- _TASK STATEMENT_: Search the records below for "in this image?". Return that line and all remaining lines exactly.

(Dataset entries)
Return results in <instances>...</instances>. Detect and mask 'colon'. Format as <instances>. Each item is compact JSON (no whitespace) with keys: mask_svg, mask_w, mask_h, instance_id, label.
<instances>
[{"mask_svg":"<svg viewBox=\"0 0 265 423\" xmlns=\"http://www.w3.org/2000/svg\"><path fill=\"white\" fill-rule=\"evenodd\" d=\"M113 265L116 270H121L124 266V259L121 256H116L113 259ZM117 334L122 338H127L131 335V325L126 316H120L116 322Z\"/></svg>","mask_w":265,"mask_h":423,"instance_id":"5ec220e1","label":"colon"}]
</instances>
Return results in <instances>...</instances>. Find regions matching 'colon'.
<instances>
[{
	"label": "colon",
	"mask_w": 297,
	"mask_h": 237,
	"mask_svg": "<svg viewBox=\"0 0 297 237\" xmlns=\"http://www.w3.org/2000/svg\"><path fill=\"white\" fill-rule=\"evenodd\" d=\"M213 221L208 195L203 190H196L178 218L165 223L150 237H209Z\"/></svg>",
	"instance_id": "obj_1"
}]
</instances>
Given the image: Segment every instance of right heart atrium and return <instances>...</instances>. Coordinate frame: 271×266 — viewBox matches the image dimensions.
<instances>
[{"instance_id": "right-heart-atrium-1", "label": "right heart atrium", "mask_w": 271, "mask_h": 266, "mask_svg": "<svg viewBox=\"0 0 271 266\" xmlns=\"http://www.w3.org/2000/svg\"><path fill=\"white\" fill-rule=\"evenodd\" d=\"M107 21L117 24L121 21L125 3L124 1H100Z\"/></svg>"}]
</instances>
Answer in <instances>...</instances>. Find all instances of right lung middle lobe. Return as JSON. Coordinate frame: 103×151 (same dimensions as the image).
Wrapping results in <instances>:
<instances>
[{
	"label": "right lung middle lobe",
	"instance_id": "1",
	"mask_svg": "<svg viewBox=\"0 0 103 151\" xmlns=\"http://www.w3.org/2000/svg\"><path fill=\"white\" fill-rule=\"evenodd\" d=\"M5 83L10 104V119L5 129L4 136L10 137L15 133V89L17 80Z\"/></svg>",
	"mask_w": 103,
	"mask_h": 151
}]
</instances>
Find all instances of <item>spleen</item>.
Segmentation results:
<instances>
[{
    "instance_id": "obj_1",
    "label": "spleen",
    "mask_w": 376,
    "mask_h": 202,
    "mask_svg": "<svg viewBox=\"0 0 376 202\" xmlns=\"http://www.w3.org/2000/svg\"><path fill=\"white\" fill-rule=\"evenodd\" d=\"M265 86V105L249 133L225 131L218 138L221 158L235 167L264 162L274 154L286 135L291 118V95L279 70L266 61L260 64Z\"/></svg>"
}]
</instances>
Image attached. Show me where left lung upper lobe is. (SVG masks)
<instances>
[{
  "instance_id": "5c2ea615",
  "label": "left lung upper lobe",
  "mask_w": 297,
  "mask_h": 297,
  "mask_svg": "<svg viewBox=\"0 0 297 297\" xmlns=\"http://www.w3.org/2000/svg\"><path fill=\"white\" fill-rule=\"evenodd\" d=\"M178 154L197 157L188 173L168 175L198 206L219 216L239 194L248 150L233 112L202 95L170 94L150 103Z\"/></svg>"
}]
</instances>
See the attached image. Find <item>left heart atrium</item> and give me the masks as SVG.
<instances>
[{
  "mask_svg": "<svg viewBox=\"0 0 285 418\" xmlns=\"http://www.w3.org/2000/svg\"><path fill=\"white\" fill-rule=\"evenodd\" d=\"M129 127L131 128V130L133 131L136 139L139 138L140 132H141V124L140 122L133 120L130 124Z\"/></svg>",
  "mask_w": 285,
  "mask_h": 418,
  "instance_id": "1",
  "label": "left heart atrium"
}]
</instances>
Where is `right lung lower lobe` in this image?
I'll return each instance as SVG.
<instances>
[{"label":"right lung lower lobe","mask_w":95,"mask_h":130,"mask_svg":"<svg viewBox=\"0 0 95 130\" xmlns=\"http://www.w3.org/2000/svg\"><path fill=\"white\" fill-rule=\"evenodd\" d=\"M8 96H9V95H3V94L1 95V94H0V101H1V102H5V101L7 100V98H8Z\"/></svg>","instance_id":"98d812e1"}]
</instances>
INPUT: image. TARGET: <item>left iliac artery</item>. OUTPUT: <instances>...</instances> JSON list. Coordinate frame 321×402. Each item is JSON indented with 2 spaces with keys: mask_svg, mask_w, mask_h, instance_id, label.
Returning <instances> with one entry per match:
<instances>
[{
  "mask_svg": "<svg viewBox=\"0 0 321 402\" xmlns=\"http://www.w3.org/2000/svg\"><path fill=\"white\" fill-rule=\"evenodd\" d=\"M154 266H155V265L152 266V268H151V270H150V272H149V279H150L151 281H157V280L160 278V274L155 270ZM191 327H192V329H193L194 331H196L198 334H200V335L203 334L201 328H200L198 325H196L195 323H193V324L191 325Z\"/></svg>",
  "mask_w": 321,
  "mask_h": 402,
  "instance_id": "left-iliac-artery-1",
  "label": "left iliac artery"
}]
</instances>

- _WRITTEN SOLUTION_:
Where is `right lung lower lobe` in this image?
I'll return each instance as SVG.
<instances>
[{"label":"right lung lower lobe","mask_w":95,"mask_h":130,"mask_svg":"<svg viewBox=\"0 0 95 130\" xmlns=\"http://www.w3.org/2000/svg\"><path fill=\"white\" fill-rule=\"evenodd\" d=\"M8 96H9V95H3V94L1 95V94H0V101H1V102H5V101L7 100V98H8Z\"/></svg>","instance_id":"98d812e1"}]
</instances>
INPUT: image. TARGET: <item>left iliac artery</item>. OUTPUT: <instances>...</instances> JSON list. Coordinate frame 321×402. Each item is JSON indented with 2 spaces with keys: mask_svg, mask_w, mask_h, instance_id, label.
Returning <instances> with one entry per match:
<instances>
[{
  "mask_svg": "<svg viewBox=\"0 0 321 402\" xmlns=\"http://www.w3.org/2000/svg\"><path fill=\"white\" fill-rule=\"evenodd\" d=\"M154 266H155V265L152 266V268H151V270H150V272H149V279H150L151 281H157V280L160 278V274L155 270ZM191 327H192V329H193L194 331H196L198 334H200V335L203 334L201 328H200L198 325H196L195 323H193V324L191 325Z\"/></svg>",
  "mask_w": 321,
  "mask_h": 402,
  "instance_id": "left-iliac-artery-1",
  "label": "left iliac artery"
}]
</instances>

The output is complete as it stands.